Le pianiste belge Florian Noack s'est produit le 22 août au Festival Liszt en Provence. Témoin de l'esprit et de la lettre des œuvres de Schubert, Liszt et Sergueï Liapounov au programme, il entretient à merveille la cohésion entre elles. Virtuose au doigté agréablement feutré, mais précis et souple, il sollicite de manière contrastée et parfaitement complémentaire les différentes parties du clavier. En haut, le toucher prend le relief d'un discours tout en finesse, en légèreté, sachant clairement où il va. Dans les graves, la résonance ample et profonde du Fazioli mis à sa disposition par l'organisatrice du festival semble tenir lieu de parole.

Florian Noack à Liszt en Provence
© Liszt en Provence

La Sonate en fa dièse mineur de Schubert ouvre le concert. Schubert n'a jamais connu cette pièce en sa structure actuelle, n'ayant écrit que le premier mouvement, laissant même en blanc la réexposition de son thème initial. Complétée par trois mouvements tirés d'autres partitions du Viennois, l'œuvre recouvre cependant une réelle unité sous les doigts de Florian Noack : la main droite enjouée et chantante de l'Allegro moderato conserve sa fluidité dans l'Andante aux accents d'une intériorité romantique tandis que le Scherzo, d'un tempo assez sage et dansant, offre un jeu d'une grande clarté, tout comme l'Allegro final.

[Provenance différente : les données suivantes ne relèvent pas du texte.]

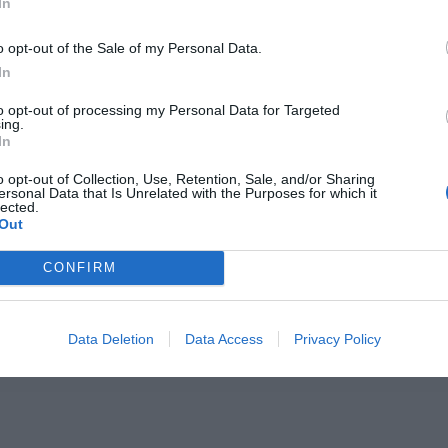
In
CZ RÓWNIEŻ:
o opt-out of the Sale of my Personal Data.
et 3600 zł miesięcznie zamiast 800+. Nowa propozycja dla
In
ziców dzieci do 3. roku życia
to opt-out of processing my Personal Data for Targeted
erpnia 2026 19:29
ing.
In
 podniesie próg 500 plus dla seniorów. Policzyliśmy, ile może
ieść wypłata przy emeryturze od 2200 do 2700 zł
o opt-out of Collection, Use, Retention, Sale, and/or Sharing
ersonal Data that Is Unrelated with the Purposes for which it
erpnia 2026 19:14
lected.
Out
 nagrania z miejsca ukazują w ogniu okoliczne tereny.
CONFIRM
ockets hit
#Kyiv
pic.twitter.com/95FtOEwLKm
Data Deletion
Data Access
Privacy Policy
EXTA (@nexta_tv)
February 28, 2022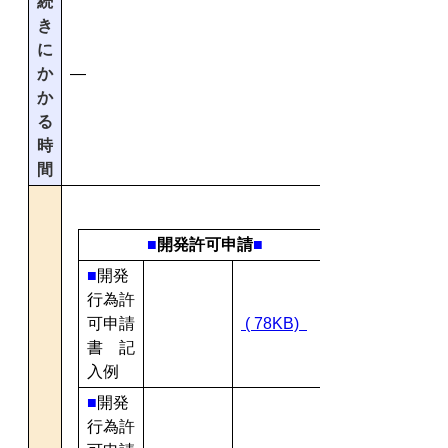
続
き
に
か
―
か
る
時
間
■
開発許可申請
■
■
開発
行為許
可申請
( 78KB)
書 記
入例
■
開発
行為許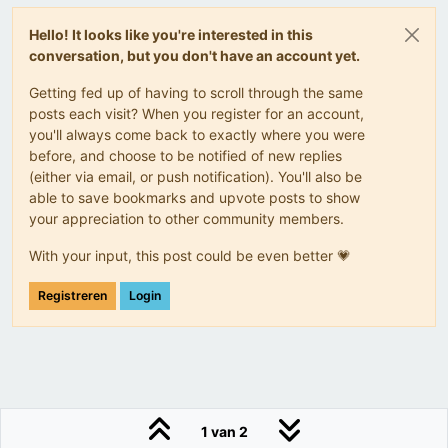
Hello! It looks like you're interested in this
conversation, but you don't have an account yet.
Getting fed up of having to scroll through the same
posts each visit? When you register for an account,
you'll always come back to exactly where you were
before, and choose to be notified of new replies
(either via email, or push notification). You'll also be
able to save bookmarks and upvote posts to show
your appreciation to other community members.
With your input, this post could be even better 💗
Registreren
Login
1 van 2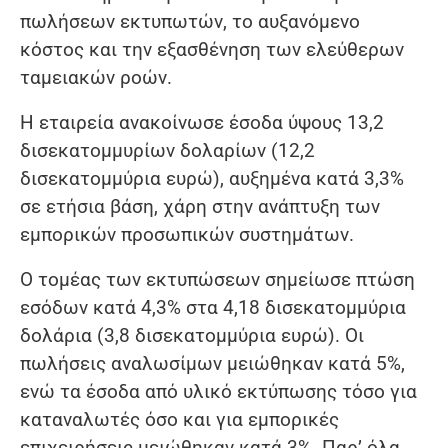
πωλήσεων εκτυπωτών, το αυξανόμενο
κόστος και την εξασθένηση των ελεύθερων
ταμειακών ροών.
Η εταιρεία ανακοίνωσε έσοδα ύψους 13,2
δισεκατομμυρίων δολαρίων (12,2
δισεκατομμύρια ευρώ), αυξημένα κατά 3,3%
σε ετήσια βάση, χάρη στην ανάπτυξη των
εμπορικών προσωπικών συστημάτων.
Ο τομέας των εκτυπώσεων σημείωσε πτώση
εσόδων κατά 4,3% στα 4,18 δισεκατομμύρια
δολάρια (3,8 δισεκατομμύρια ευρώ). Οι
πωλήσεις αναλωσίμων μειώθηκαν κατά 5%,
ενώ τα έσοδα από υλικό εκτύπωσης τόσο για
καταναλωτές όσο και για εμπορικές
επιχειρήσεις μειώθηκαν κατά 3%. Παρ’ όλα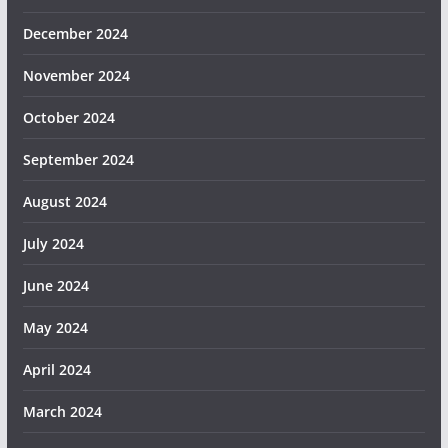
December 2024
November 2024
October 2024
September 2024
August 2024
July 2024
June 2024
May 2024
April 2024
March 2024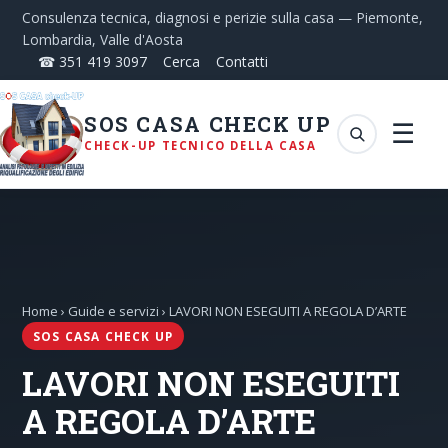
Consulenza tecnica, diagnosi e perizie sulla casa — Piemonte,
Lombardia, Valle d'Aosta
☎ 351 419 3097
Cerca
Contatti
SOS CASA CHECK UP
☰
CHECK-UP TECNICO DELLA CASA
Home
›
Guide e servizi
› LAVORI NON ESEGUITI A REGOLA D’ARTE
SOS CASA CHECK UP
LAVORI NON ESEGUITI
A REGOLA D’ARTE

La transcription pour piano par Liszt de deux lieder de Schubert, Der Doppelgänger et Das Fischermädchen ne fait pas attendre longtemps pour voir percer sous le jeu du pianiste son intime fréquentation du génial Hongrois. Sa belle progression dramatique dans le Doppelgänger et la passion pour la jolie pêcheuse rendue avec des nuances et un rythme pleins de grâce révèlent de la part du pianiste une vive compréhension de ce qui peut unir Schubert et Liszt. Florian Noack franchit encore un pas en direction d'un jeu éminemment virtuose, proposant deux des Études d’exécution transcendante du maître de Weimar. Il en surmonte avec brio les difficultés techniques qui n'entravent en rien son jeu expressif. La Vision dégage une certaine tendresse, esquissant quelques éléments de thèmes lisztiens identifiables avant de se développer en une suite d'effets puissants propres à faire vibrer la cour du Château Saint-Estève. Quant au vent tempétueux de la douzième étude, Chasse-neige, les paysages et récits qu'il semble agiter de manière de plus en plus tumultueuse – et somptueuse – ne sont pas sans rappeler les Ballades. L'interprétation de Florian Noack est rigoureuse et pleine d'enthousiasme.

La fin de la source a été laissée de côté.